Tri-Cities community takes a moment of remembrance on 9/11

Changing of the honor guard ceremony in front of the Kennewick 9/11 Memorial at the Southridge Sports Complex. (Sept. 11, 2017/Maecy Enger)

16 years ago on Monday, America experienced an event that changed the nation, the September 11 attacks.

To observe the solemn anniversary, both the Tri-Cities community and local first responders came out to the memorial at the Southridge Sports Complex. Even several classes of Kennewick students walked across the field to come observe the memorial.

Those from the community, like Amy Simington-Pearce from Kennewick, who came out to the memorial said it was a day they would never forget.

“I got a phone call to check the TV and I did, and I sat with the rest of the world and watch in horror the next several hours as it unfolded,” says Simington-Pearce.

“We were in shock, we didn’t what was going on, we didn’t know what to do, we didn’t even realize at that moment that what was going on at the Pentagon, Flight 93, we had no idea of all the events that were occurring, but we did know it was tragic and it was going to change our lives forever,” says Kennewick Fire Chief Vince Beasley.

There’s now a generation who was not born during the attacks but several parents like Tiffany Donigan from Pasco brought out her kids, 7, 5, and 2-years-old. She says although it is hard for them to grasp what exactly happened, she believes it is important they see the good that came from the tragedy.

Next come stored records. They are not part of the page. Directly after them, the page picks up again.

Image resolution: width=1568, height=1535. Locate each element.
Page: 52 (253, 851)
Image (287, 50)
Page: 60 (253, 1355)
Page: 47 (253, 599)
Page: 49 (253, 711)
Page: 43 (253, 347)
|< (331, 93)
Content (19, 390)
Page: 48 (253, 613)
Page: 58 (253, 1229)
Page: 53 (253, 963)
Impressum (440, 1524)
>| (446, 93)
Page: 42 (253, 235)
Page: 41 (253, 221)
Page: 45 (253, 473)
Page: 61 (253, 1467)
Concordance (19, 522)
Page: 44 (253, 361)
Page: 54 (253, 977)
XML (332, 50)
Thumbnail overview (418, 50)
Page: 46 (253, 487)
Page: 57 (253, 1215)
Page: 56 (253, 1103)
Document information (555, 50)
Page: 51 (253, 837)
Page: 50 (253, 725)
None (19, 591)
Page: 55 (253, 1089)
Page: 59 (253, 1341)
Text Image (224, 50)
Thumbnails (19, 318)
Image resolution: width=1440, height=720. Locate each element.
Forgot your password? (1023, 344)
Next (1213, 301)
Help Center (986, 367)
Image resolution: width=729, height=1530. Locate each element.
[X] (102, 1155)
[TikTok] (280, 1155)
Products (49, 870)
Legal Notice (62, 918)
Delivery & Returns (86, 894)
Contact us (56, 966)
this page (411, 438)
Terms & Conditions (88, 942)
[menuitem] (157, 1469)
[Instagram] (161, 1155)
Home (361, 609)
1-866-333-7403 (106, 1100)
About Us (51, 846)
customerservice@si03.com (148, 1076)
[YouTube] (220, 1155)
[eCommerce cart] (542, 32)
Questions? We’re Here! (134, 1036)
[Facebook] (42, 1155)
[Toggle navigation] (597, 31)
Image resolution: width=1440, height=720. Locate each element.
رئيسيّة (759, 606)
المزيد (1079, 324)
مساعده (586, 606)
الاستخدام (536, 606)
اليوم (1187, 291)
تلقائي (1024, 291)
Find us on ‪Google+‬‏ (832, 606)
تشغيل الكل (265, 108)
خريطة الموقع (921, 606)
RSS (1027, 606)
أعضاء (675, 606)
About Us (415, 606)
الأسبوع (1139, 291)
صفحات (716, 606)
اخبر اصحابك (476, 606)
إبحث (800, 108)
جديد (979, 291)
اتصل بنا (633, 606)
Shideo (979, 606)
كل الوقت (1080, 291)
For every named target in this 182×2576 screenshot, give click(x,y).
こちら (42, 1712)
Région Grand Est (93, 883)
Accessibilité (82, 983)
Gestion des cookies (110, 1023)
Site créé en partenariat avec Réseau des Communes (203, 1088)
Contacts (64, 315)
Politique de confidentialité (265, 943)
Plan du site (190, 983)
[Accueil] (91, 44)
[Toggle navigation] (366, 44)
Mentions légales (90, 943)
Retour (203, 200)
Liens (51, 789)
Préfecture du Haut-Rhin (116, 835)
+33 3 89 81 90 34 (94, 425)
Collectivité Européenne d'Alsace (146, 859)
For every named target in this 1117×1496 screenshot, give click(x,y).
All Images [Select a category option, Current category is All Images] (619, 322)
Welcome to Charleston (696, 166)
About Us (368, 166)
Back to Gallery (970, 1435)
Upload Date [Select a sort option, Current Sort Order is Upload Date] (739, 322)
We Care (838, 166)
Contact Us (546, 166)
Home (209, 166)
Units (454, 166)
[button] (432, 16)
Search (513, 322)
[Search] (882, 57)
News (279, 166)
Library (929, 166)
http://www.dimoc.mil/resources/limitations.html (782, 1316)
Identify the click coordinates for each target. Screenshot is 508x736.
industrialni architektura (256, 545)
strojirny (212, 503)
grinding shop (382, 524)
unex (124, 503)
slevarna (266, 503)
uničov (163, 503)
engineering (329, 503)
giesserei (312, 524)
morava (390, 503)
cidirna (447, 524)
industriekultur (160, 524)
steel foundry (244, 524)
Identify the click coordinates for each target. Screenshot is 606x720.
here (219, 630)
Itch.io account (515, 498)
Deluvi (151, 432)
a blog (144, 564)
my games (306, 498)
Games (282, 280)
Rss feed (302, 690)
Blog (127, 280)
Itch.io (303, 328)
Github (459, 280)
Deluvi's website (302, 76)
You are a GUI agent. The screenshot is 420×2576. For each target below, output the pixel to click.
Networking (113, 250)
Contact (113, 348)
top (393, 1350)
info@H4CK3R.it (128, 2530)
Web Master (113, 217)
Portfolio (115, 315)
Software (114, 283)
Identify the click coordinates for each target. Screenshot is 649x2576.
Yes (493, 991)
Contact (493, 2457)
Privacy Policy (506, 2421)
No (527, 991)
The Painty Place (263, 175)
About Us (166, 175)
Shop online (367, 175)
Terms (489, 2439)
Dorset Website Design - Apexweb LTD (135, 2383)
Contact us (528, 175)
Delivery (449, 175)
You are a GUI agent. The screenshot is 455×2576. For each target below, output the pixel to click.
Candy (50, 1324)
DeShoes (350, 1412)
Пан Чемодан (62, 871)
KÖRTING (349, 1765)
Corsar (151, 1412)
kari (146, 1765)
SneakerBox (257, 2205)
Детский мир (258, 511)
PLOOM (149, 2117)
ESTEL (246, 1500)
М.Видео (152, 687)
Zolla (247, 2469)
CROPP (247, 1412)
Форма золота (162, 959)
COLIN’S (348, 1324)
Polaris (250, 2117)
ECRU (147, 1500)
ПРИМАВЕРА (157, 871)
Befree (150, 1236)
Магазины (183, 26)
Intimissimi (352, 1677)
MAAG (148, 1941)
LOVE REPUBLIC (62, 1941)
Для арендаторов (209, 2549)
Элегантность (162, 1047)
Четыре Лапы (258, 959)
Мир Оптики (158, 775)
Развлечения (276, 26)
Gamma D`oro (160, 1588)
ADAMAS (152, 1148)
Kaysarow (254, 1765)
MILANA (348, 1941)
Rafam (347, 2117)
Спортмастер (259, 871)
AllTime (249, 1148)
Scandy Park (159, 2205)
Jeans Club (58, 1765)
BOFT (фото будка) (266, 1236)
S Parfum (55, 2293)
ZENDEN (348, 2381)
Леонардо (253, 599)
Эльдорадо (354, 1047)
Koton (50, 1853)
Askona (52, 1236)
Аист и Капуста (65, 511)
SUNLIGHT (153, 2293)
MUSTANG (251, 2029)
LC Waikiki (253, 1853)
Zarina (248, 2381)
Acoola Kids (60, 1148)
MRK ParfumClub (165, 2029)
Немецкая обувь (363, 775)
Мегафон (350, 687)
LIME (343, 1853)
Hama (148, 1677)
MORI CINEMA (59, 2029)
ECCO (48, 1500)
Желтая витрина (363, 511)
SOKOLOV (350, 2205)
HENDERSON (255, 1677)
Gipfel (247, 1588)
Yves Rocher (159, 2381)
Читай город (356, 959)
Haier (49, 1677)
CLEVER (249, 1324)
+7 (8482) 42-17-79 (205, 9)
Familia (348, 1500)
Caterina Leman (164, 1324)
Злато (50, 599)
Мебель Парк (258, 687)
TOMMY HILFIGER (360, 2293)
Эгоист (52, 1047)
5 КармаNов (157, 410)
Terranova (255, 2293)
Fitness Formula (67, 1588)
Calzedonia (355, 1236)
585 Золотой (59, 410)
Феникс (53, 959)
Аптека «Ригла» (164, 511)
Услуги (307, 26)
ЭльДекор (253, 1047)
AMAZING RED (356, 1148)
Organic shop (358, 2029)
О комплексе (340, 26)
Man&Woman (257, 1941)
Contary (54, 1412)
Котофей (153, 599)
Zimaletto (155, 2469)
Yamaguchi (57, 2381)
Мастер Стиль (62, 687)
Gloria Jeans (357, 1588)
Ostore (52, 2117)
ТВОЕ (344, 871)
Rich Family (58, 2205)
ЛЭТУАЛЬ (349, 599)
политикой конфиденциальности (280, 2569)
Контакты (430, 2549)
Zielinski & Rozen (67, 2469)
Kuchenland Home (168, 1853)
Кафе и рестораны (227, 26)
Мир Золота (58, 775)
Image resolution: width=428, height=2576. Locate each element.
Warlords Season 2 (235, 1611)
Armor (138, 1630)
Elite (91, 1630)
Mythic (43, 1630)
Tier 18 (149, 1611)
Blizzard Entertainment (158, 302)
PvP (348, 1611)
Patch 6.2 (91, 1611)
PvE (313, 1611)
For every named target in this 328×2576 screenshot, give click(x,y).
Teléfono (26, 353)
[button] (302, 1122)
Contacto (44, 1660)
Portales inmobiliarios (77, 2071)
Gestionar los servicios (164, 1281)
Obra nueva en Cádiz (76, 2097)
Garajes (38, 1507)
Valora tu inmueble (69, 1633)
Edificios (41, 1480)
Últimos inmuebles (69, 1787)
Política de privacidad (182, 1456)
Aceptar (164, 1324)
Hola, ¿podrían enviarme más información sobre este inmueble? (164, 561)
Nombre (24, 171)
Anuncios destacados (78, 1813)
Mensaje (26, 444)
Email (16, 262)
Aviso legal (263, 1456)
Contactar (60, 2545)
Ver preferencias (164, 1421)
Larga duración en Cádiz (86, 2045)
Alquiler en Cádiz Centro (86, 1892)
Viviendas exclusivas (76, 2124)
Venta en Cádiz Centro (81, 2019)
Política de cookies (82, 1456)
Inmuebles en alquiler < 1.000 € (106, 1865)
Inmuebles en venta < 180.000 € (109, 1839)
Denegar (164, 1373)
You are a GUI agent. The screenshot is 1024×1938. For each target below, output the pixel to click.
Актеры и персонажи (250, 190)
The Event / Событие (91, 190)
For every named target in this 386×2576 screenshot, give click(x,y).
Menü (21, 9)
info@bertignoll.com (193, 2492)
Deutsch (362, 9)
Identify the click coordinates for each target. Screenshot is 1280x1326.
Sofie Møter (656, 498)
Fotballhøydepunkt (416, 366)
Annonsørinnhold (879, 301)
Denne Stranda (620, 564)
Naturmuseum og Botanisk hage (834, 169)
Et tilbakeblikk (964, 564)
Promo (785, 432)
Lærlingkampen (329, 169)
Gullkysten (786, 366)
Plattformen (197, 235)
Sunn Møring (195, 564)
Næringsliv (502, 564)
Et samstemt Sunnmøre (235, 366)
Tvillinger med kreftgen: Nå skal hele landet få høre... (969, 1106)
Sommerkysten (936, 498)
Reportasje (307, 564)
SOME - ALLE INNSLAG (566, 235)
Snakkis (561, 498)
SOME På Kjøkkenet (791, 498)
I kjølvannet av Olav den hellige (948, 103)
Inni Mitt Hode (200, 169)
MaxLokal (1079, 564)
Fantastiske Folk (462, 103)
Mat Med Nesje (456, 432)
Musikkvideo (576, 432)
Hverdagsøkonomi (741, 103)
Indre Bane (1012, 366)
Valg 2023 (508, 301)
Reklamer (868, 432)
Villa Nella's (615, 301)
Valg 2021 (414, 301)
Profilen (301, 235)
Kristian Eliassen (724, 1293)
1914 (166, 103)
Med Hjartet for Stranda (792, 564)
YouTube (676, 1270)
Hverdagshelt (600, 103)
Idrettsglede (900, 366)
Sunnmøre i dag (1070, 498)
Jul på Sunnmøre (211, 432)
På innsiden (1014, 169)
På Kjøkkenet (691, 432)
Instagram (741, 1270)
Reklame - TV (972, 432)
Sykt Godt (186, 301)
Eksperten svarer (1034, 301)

“We try to just focus on all of the good people that sacrifice their lives and went in to rescue other people, so they can always remember that there are always good people in this world,” says Donigan.

Chief Beasley says fire responders and the honor guard were out at the memorial from 6:30 in the morning on Monday until 6:30 p.m. During that time, they also held a moment of silence at both 6:59 a.m. and 7:28 a.m., the times when the two towers fell. Each half-hour a bell would toll to remember one of the 343 firefighters, 60 police officers and 8 paramedics who lost their lives on the tragic day in 2001.

Beasley says the ceremony is a scaled down version of what the City of Kennewick used to hold each year. The city announced a few weeks ago it would not hold a ceremony at the memorial for the first time since its unveiling on the 10th anniversary of the attacks. Beasley says it is in an effort to plan for the 20th anniversary, on which they hope to have a large memorial ceremony.